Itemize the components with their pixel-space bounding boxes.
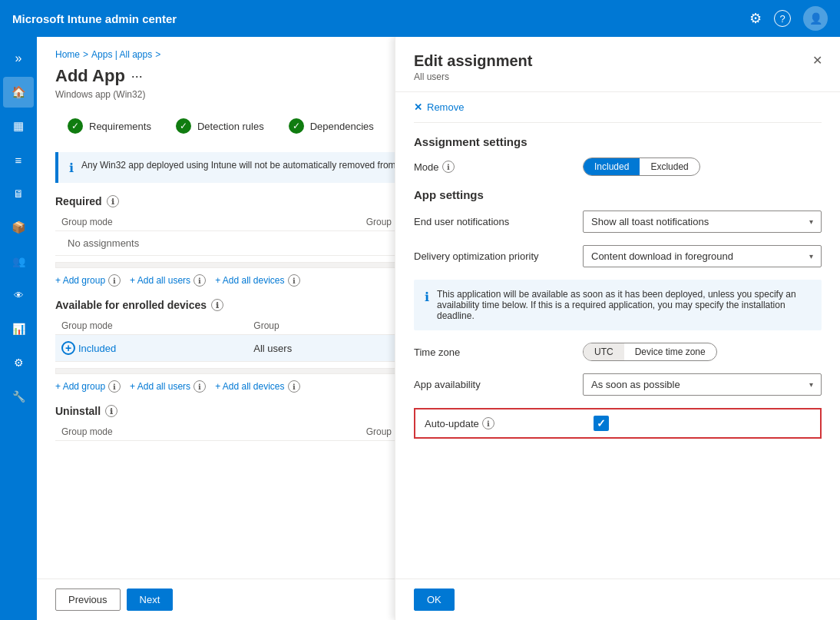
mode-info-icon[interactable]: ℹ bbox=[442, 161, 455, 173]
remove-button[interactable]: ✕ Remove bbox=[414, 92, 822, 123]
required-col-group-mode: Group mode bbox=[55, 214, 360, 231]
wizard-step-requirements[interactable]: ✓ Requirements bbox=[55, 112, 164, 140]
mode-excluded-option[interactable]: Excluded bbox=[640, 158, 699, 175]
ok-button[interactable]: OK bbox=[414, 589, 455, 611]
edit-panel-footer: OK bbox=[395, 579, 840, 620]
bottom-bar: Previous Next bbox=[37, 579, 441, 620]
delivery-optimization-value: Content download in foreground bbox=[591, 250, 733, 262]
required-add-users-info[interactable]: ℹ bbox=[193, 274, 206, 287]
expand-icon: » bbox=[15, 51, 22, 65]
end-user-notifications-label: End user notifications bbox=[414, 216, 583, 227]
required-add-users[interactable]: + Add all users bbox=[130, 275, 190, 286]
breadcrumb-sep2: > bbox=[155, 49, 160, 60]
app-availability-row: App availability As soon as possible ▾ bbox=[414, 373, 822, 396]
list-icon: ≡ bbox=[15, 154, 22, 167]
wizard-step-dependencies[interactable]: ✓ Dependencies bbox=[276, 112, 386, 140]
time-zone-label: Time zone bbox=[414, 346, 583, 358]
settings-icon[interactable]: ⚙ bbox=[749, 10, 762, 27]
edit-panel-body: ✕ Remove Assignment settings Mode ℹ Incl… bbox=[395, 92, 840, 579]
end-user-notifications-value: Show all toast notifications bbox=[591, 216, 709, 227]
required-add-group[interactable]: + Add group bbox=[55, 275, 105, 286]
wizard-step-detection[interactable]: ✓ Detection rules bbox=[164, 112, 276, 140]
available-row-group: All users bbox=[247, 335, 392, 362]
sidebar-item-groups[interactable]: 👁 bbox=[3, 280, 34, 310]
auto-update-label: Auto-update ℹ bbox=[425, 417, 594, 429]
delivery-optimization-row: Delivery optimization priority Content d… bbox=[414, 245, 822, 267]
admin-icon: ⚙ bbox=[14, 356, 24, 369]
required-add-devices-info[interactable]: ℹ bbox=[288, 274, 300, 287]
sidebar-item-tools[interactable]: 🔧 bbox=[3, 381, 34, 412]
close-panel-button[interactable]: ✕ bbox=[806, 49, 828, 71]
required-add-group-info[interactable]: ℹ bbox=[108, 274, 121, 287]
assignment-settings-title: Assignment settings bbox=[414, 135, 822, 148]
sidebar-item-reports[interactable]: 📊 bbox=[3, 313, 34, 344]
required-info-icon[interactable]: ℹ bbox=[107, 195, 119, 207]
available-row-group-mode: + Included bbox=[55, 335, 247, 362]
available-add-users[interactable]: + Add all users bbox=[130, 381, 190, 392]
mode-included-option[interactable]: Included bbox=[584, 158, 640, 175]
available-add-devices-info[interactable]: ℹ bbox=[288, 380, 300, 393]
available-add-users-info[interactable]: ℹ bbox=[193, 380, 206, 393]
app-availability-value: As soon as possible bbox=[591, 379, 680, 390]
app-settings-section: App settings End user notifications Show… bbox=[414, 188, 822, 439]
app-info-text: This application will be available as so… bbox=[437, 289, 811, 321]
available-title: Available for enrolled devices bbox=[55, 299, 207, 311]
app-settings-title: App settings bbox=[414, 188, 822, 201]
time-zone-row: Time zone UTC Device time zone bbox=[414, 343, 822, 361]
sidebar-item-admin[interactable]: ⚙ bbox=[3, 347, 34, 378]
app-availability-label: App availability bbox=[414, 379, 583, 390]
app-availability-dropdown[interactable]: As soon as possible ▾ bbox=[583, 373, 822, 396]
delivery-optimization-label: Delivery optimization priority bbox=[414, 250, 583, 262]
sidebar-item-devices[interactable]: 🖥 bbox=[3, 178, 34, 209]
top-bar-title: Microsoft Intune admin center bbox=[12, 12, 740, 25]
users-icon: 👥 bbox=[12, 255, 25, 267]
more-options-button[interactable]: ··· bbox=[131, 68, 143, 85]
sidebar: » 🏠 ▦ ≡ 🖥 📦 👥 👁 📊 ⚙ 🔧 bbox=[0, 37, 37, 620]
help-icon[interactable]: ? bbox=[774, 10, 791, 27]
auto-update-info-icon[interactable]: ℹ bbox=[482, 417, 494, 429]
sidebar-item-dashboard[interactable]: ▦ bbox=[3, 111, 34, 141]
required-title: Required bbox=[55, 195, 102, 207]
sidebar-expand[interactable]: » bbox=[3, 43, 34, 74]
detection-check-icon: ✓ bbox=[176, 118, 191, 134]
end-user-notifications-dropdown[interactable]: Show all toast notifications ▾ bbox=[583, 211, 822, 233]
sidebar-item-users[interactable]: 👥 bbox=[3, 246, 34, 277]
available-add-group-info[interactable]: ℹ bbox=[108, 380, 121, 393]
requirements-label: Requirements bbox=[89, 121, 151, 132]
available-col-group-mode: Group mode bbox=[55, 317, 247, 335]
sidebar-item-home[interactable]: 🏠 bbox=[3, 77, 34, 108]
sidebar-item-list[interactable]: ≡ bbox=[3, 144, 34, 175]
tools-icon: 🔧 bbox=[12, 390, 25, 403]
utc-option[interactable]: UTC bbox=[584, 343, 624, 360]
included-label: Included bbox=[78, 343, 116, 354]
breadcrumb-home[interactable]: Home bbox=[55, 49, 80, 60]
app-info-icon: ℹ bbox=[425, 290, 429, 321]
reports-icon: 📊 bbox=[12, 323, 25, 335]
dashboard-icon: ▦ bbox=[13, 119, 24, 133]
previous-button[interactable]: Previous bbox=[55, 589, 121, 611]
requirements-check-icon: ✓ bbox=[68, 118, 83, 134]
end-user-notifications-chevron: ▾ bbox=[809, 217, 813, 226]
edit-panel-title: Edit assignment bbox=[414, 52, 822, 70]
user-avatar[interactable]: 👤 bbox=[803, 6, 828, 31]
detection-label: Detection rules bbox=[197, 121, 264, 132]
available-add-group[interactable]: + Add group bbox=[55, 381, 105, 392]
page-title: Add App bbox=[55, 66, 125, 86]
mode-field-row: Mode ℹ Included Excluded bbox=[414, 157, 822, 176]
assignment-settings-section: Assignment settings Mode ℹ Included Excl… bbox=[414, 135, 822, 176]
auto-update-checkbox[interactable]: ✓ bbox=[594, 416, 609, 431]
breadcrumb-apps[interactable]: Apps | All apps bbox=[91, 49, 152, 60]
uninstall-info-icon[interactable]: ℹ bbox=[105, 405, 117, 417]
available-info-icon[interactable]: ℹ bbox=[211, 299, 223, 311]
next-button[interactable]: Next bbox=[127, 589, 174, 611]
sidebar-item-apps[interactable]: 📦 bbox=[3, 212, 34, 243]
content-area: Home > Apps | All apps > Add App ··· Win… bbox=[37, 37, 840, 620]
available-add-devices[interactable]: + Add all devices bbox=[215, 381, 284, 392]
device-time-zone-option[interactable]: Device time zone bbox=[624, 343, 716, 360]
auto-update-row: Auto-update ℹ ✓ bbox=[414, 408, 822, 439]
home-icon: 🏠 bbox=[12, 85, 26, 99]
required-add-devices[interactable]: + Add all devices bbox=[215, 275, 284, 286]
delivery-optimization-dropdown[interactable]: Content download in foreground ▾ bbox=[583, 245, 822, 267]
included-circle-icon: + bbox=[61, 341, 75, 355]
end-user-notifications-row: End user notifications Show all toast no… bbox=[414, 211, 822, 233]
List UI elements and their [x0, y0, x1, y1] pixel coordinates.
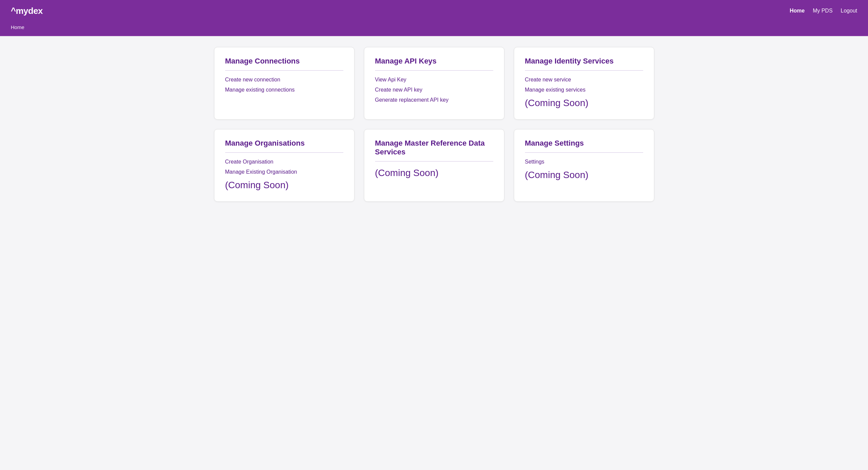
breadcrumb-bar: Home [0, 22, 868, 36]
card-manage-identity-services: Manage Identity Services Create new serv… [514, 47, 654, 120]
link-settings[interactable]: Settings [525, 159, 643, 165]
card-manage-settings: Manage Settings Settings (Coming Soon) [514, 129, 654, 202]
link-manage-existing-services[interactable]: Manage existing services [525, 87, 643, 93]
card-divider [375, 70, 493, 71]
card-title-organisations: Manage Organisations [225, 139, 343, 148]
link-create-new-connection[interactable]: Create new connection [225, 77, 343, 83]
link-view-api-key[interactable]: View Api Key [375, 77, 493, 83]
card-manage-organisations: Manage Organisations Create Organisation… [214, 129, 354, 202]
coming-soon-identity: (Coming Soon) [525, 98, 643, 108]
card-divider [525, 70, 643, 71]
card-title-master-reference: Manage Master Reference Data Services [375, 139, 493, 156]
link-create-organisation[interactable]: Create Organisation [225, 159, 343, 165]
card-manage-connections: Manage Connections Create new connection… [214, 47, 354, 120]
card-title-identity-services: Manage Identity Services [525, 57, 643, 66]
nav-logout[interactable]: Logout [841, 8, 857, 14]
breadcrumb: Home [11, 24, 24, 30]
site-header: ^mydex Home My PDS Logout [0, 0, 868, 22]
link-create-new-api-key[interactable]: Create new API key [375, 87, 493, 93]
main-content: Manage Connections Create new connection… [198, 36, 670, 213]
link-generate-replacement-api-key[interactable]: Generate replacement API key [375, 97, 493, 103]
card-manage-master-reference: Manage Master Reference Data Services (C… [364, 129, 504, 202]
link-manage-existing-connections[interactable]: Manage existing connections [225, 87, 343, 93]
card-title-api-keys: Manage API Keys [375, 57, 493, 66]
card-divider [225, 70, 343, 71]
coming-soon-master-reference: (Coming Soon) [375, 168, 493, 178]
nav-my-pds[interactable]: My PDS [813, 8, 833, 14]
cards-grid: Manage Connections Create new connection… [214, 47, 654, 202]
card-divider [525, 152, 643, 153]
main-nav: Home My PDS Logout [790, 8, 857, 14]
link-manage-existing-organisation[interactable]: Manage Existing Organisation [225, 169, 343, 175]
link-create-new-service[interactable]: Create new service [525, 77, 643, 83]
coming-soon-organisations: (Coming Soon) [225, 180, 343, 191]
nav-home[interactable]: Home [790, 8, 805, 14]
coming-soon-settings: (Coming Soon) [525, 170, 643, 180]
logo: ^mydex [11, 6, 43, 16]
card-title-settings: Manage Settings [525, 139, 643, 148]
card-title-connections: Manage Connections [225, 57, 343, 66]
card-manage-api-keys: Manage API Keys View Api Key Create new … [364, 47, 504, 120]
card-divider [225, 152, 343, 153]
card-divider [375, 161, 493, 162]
---
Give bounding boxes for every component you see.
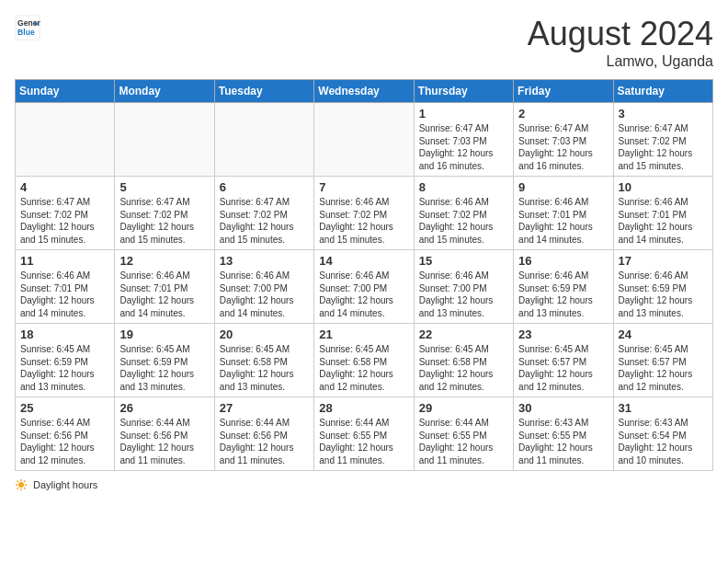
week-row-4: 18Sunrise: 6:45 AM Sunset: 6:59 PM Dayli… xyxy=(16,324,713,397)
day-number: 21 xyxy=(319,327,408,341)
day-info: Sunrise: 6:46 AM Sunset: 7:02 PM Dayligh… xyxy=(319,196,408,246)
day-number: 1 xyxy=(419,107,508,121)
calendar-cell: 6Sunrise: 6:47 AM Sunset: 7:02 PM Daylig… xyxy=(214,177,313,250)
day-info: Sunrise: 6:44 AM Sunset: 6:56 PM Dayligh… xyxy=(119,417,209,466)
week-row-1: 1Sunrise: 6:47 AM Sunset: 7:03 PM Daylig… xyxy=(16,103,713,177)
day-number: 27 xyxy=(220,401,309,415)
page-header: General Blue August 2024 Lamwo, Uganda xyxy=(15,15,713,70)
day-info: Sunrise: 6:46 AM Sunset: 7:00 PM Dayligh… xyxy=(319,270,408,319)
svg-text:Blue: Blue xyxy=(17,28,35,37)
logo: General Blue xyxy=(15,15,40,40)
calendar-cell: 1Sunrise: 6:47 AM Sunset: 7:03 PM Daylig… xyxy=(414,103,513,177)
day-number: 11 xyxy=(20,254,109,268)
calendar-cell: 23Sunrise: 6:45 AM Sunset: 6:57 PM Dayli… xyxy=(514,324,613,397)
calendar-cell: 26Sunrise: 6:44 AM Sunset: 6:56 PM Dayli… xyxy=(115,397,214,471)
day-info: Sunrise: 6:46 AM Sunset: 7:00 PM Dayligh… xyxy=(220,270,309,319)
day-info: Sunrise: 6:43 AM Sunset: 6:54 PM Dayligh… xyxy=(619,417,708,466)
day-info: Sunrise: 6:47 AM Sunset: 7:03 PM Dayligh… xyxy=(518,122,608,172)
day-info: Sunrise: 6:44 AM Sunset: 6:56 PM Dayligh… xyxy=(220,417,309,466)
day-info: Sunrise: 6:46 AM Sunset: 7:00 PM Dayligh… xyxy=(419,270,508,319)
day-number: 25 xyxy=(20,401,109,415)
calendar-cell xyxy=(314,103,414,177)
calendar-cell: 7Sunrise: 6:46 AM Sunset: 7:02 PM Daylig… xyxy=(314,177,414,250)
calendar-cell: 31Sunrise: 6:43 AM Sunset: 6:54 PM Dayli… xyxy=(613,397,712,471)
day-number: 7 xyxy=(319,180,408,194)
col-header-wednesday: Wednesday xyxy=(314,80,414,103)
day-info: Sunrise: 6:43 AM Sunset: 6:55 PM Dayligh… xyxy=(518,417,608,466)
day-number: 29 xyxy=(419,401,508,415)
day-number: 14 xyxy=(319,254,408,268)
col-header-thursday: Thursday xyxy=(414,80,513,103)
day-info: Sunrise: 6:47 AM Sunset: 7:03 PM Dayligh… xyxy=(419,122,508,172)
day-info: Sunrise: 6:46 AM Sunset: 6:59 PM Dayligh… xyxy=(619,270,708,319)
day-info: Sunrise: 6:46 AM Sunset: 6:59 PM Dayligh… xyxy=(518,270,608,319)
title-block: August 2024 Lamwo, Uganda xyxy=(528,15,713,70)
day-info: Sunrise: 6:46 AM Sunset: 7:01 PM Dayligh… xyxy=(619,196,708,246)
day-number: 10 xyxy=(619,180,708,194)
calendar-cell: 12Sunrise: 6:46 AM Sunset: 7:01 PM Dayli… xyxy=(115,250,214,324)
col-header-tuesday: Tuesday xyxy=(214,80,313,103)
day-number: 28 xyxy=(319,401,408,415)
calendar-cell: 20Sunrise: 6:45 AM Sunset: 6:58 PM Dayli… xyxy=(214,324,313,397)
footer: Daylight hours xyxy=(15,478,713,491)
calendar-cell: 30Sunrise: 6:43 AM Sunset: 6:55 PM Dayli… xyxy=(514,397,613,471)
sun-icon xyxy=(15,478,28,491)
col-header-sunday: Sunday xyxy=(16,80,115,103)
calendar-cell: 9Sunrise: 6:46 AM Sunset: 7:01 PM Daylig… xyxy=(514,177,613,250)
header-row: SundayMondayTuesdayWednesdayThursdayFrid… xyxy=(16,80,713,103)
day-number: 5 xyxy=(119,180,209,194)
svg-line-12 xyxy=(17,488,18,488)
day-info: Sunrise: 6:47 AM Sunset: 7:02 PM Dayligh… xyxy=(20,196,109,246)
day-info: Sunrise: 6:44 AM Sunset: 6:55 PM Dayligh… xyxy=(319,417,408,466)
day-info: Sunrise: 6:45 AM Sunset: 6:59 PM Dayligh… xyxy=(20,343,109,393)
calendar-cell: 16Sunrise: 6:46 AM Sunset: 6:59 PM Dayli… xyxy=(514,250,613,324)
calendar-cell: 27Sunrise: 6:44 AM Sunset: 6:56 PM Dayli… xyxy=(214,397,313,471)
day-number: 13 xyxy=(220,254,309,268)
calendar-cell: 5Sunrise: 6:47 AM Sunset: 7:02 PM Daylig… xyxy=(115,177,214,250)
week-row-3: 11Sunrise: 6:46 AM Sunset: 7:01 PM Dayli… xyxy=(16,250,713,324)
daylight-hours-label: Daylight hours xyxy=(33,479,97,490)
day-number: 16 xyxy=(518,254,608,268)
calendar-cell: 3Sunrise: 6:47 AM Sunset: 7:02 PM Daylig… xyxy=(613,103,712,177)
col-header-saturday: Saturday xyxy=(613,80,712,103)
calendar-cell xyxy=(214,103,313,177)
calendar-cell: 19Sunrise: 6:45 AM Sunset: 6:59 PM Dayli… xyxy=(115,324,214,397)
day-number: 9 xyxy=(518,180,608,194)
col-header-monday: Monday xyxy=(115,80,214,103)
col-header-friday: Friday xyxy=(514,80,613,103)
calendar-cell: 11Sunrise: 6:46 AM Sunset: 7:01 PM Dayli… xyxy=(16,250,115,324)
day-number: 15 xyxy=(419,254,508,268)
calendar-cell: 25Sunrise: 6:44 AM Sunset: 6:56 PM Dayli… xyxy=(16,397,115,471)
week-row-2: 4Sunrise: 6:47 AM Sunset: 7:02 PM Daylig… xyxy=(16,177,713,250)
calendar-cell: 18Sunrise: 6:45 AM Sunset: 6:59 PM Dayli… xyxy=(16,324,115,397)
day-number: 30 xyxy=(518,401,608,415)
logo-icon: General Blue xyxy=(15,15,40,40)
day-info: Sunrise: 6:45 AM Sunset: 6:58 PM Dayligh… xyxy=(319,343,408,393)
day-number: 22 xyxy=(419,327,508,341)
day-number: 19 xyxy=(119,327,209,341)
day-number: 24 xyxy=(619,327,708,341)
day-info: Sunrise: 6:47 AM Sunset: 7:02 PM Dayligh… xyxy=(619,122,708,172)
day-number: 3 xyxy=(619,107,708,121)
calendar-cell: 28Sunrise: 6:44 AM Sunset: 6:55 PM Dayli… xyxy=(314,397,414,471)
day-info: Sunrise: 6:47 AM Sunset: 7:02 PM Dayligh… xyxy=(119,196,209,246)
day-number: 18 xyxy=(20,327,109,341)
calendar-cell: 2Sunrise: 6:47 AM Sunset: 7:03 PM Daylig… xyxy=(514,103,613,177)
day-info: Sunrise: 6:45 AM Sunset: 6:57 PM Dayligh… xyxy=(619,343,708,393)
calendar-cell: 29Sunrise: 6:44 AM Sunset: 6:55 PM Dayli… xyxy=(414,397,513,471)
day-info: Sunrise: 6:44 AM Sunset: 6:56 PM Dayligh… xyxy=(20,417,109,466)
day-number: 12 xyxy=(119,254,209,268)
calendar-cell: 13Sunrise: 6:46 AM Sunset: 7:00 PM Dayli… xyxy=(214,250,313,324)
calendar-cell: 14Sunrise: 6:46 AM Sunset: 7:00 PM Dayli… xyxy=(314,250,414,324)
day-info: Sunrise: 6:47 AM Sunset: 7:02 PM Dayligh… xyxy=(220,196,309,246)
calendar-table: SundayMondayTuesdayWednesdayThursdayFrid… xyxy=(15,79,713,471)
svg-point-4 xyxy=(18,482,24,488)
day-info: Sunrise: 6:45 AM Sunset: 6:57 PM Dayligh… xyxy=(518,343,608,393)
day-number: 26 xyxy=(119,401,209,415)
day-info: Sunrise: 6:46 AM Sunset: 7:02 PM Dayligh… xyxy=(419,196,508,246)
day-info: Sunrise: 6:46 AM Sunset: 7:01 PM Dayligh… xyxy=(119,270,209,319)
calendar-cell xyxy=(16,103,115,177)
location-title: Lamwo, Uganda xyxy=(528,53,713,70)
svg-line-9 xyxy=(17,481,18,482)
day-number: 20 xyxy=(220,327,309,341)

WHAT NEEDS TO BE DONE :: Show every line of the listing in which the string "Keys" can be found.

FINISHED TASK ::
card-title-api-keys: Manage API Keys [375, 57, 493, 66]
card-manage-api-keys: Manage API Keys View Api Key Create new … [364, 47, 504, 120]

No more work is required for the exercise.